We do not collect input text, search terms, URLs, domains, usernames, email addresses, names, proxy credentials, tokens, scraped records, output items, raw error messages, stack traces, or hashes of any of those values. Records are kept for no longer than 13 months, used only as aggregated operational statistics, and never sold or shared.

Additional fields (Phase 2)

This Actor also records your Apify user ID, whether Apify marks the account as paying, the size range of list inputs, the selected country when the input offers a fixed list of countries, and one category from a fixed Actor taxonomy. We use these fields only for aggregate reliability, repeat-use and cross-Actor analysis; reports suppress any cell with fewer than five distinct users.

The same disableUsageStats: true input flag turns these fields off too. The user ID is removed after 13 months; we do not export, sell, share, or attempt to re-identify this data.

Run-outcome signals (v2)

To learn whether a run did what it was asked to do, the record also holds a few more coarse ranges and yes/no flags. None of them contains content:

  • the result limit you asked for (a range, when the input has one) and what share of it was delivered;
  • results delivered per input item you listed (a range);
  • output quality as ranges: how fully the result fields were filled, the share of rows that look like errors, the share of duplicate rows, and how many different fields appeared. These are counted in memory while results are saved; no result content is kept;
  • how the run was started (console, API, schedule, webhook, another Actor);
  • how it ended: stopped by you, timed out, reached the requested limit, stopped by the charge limit, and how many times the platform moved the run;
  • if this Actor reports it: how many items to process worked or failed (ranges) and one failure reason from a fixed list;
  • a short code made from the names of the input fields you set, never their values.

Repeat-run fingerprint (v2)

When your Apify user ID is recorded (see above), the record also holds an 8-character one-way code made from your input (proxy settings left out) and this Actor's name.
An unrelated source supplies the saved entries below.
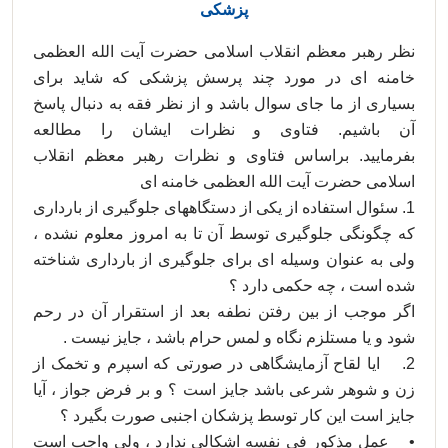
پزشکی
نظر
رهبر معظم انقلاب اسلامی حضرت آیت الله العظمی
خامنه ای در مورد چند پرسش پزشکی که شاید برای
بسیاری از ما جای سوال باشد و از نظر فقه به دنبال پاسخ
آن باشیم. فتاوی و نظرات ایشان را مطالعه
بفرمایید.
براساس فتاوی و نظرات رهبر معظم انقلاب
اسلامی حضرت آیت الله العظمی خامنه ای
1. سئوال استفاده از یکی از دستگاههای جلوگیری از بارداری
که چگونگی جلوگیری توسط آن تا به امروز معلوم نشده ،
ولی به عنوان وسیله ای برای جلوگیری از بارداری شناخته
شده است ، چه حکمی دارد ؟
اگر موجب از بین رفتن نطفه بعد از استقرار آن در رحم
شود و یا مستلزم نگاه و لمس حرام باشد ، جایز نیست .
2. ایا لقاح آزمایشگاهی در صورتی که اسپرم و تخمک از
زن و شوهر شرعی باشد جایز است ؟ و بر فرض جواز ، آیا
جایز است این کار توسط پزشکان اجنبی صورت بگیرد ؟
• عمل مذکور فی نفسه اشکالی ندارد ، ولی واجب است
It only lets us see that the same account ran the same input again soon after an unsatisfying run; we never see the input itself. It is stored only in the database, never published, and reports use it in aggregate with the same five-user minimum. It is the one exception to the statement above that no hashes are collected, and disableUsageStats: true turns it off.